Based on the simulation the recommendations for the DMV were: (1) to begin opening some offices at 7:00 am since 20 to 40 were waiting at 8 am, (2)  the average time in system was statistically similar for 13 or 14 (13 would be less costly) workers for the average time in system, (3) the Photo person should help the greeter to decrease the time in system during the early hours when the photo person is mostly idle, and (4) having temporary workers during peak hours and seasons would be useful.  Using the sensitivity analysis, the greeting and photo time were determined to be the most sensitive for the overall cycle time.
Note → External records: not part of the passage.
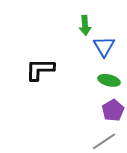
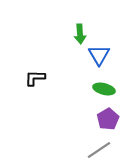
black L-shape: (40, 69) -> (35, 78), size x0.7

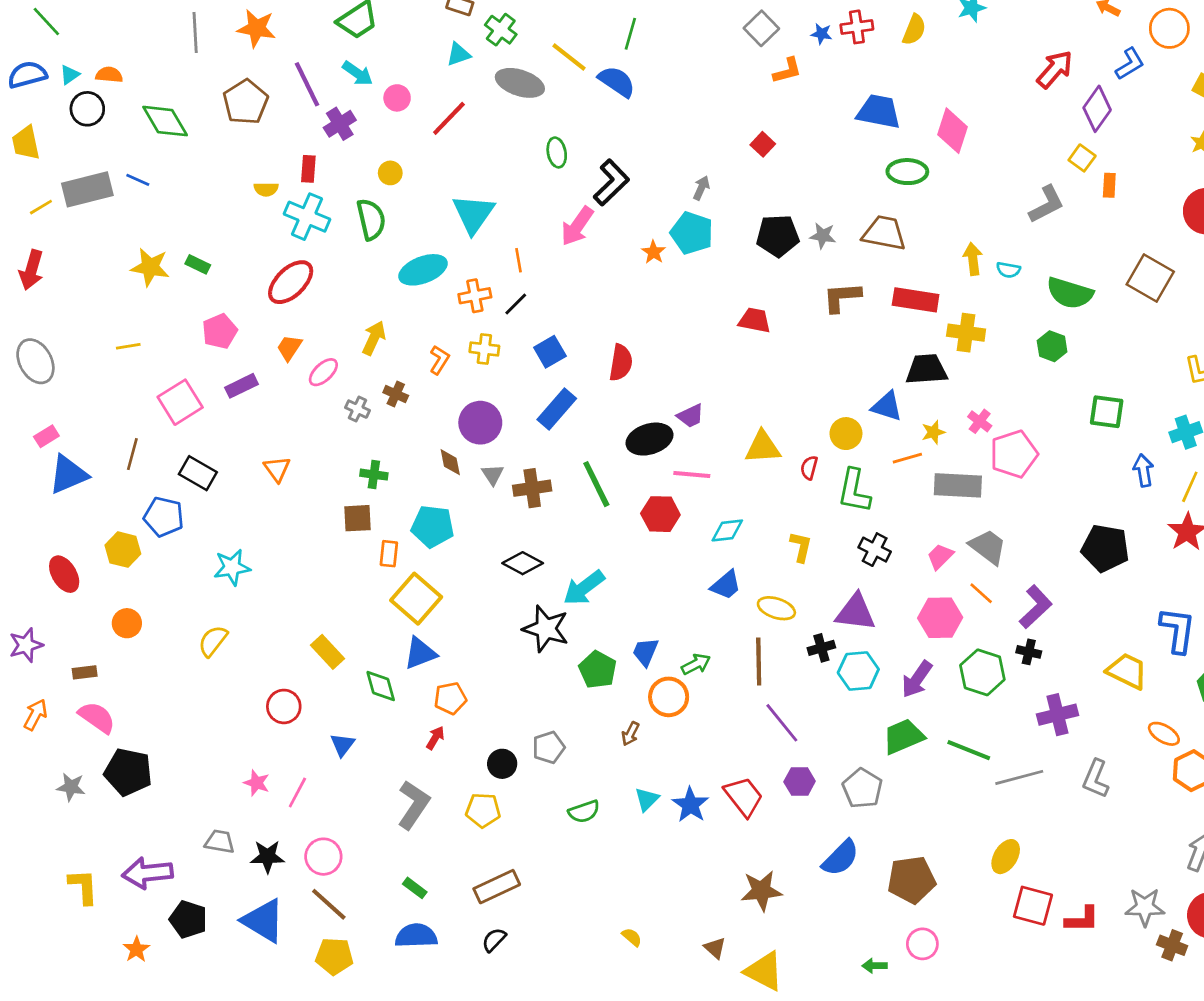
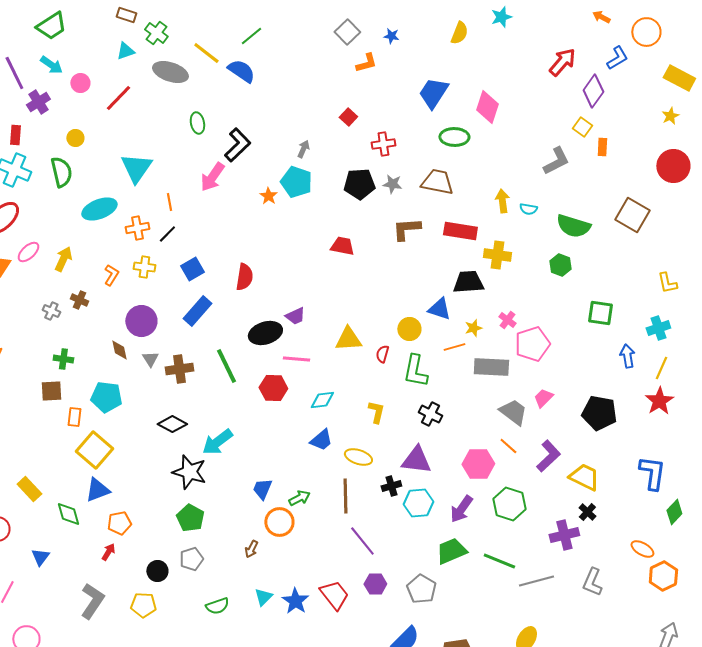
red cross: (857, 27) -> (383, 144), moved
green line: (630, 34) -> (251, 36), turned 35
blue trapezoid: (879, 112) -> (433, 93), turned -68
pink ellipse: (323, 372) -> (28, 252), moved
pink trapezoid: (940, 556) -> (543, 398), moved
black cross: (1029, 652) -> (587, 512), moved, turned 30
green pentagon: (598, 670) -> (190, 518), moved
yellow trapezoid: (1127, 671) -> (584, 477), moved

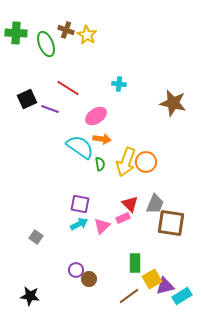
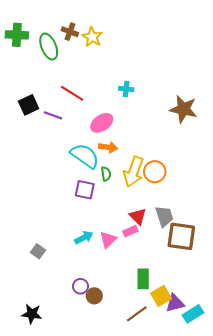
purple square: (80, 204) -> (85, 190), moved
gray trapezoid: (155, 204) -> (164, 216), turned -40

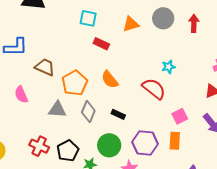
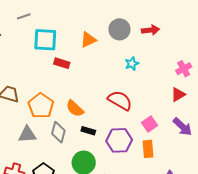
cyan square: (88, 18) -> (45, 40), size x1.4
red arrow: (194, 23) -> (150, 30), turned 90
cyan star: (168, 67) -> (132, 64), moved
orange semicircle: (110, 80) -> (75, 108), moved
purple hexagon: (145, 143) -> (119, 140), moved

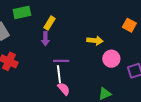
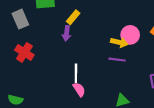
pink circle: (111, 59) -> (130, 35), moved
purple line: (61, 61) -> (117, 60), moved

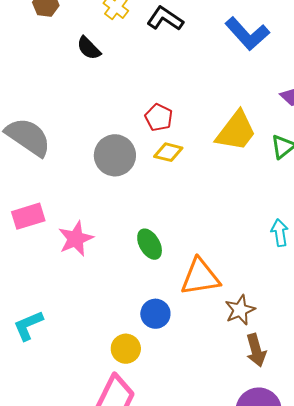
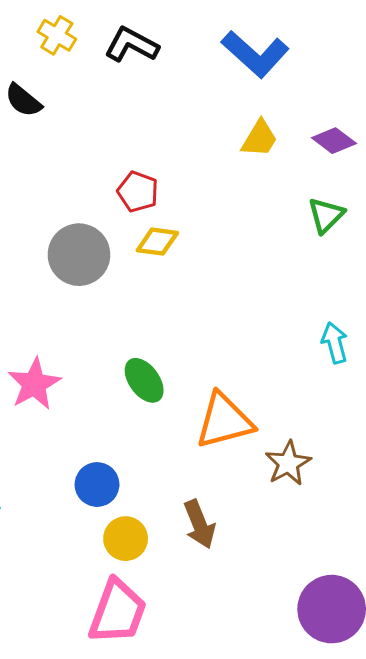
yellow trapezoid: (236, 131) -> (260, 139), moved, size x0.6
blue circle: (155, 314) -> (97, 485), moved
brown arrow: (256, 350) -> (199, 524), moved

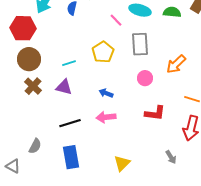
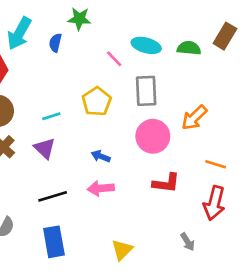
pink circle: (145, 78) -> (153, 136), size x1.6
purple triangle: (64, 87) -> (45, 148), turned 30

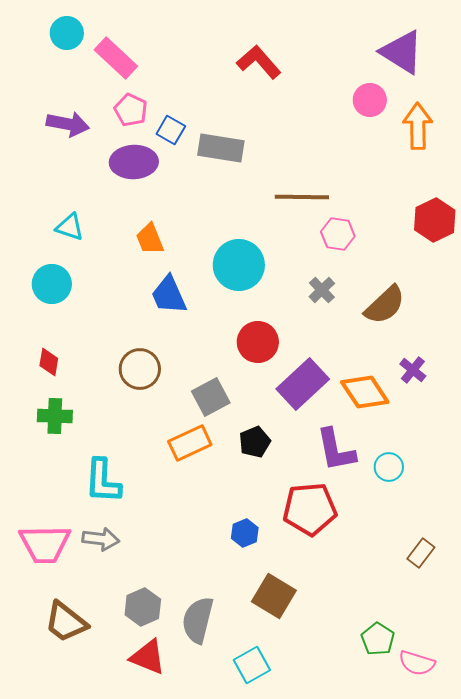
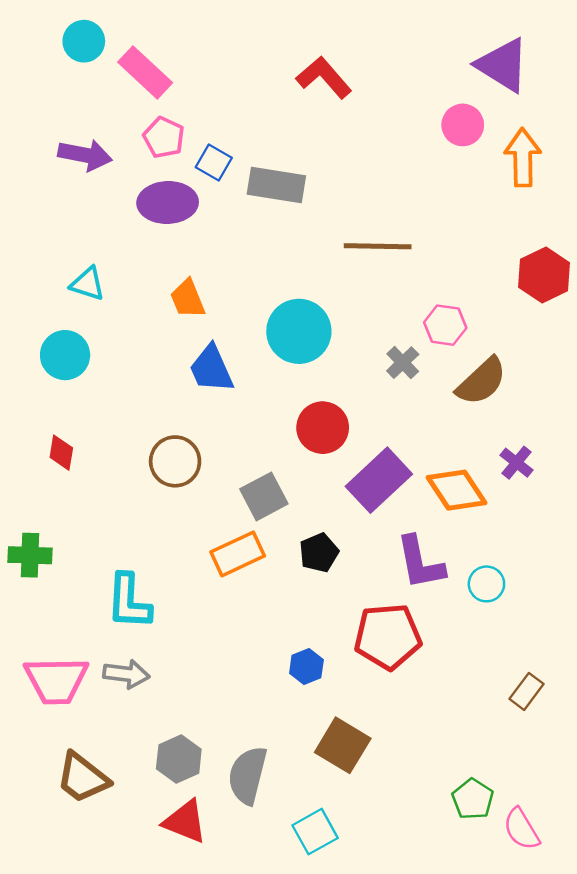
pink hexagon: (338, 234) -> (445, 325), moved
green cross: (55, 416) -> (30, 555), moved
pink semicircle: (417, 663) -> (521, 829), turned 42

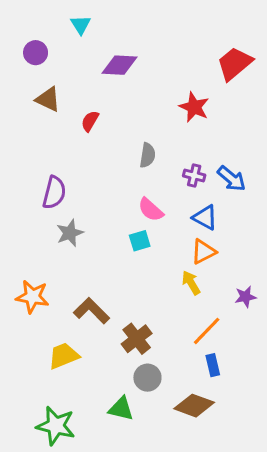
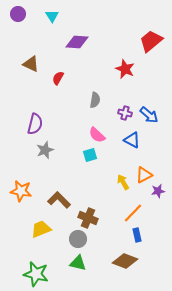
purple circle: (36, 53) -> (18, 14), moved
orange triangle: (203, 252) -> (144, 175), moved
brown cross: (137, 339) -> (88, 218), turned -30
gray circle: (147, 378) -> (78, 239), moved

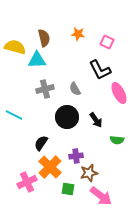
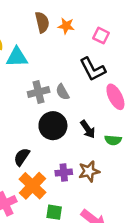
brown semicircle: (44, 38) -> (42, 22), moved
gray cross: (45, 89) -> (39, 92), moved
green semicircle: (117, 140) -> (113, 140), moved
brown star: (89, 173) -> (89, 171), moved

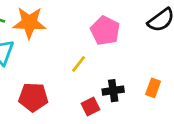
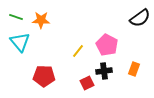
orange star: (29, 23) -> (41, 20), size x0.7
pink pentagon: (105, 31) -> (107, 45), moved

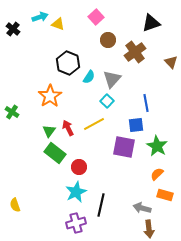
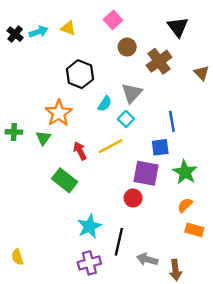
cyan arrow: (40, 17) -> (39, 32), moved
black triangle: (151, 23) -> (178, 27), turned -48
cyan semicircle: (89, 77) -> (105, 104), moved
green cross: (12, 112) -> (14, 132), turned -32
green triangle: (49, 131) -> (43, 138), moved
red circle: (79, 167) -> (133, 198), moved
yellow semicircle: (15, 205) -> (17, 257), moved
gray arrow: (142, 208) -> (147, 259), moved

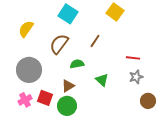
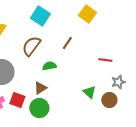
gray star: (136, 77) -> (118, 82), moved
green triangle: (102, 80) -> (89, 92), moved
brown circle: (148, 101) -> (109, 100), moved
Relative to using simulation within a lean-six sigma framework, it is important to identify the use of simulation at early stages of DMAIC process.  Doing so, decreases time and resource commitment by identifying root cause or most important areas for simulation focus and needed data collection.  For simulation to be accepted, lean-six sigma practitioners need to understand simulation capabilities.  Simulation modelling can be used as a lean-six sigma tool as long as systems cost, time, constraints and permission barriers are known.  A large number of design alternatives or Improvements can be tested and validated faster and easier using simulation instead of real life experimentation, especially in complex systems.  We present the methodology employed, the changes made to the basic objects. and the results.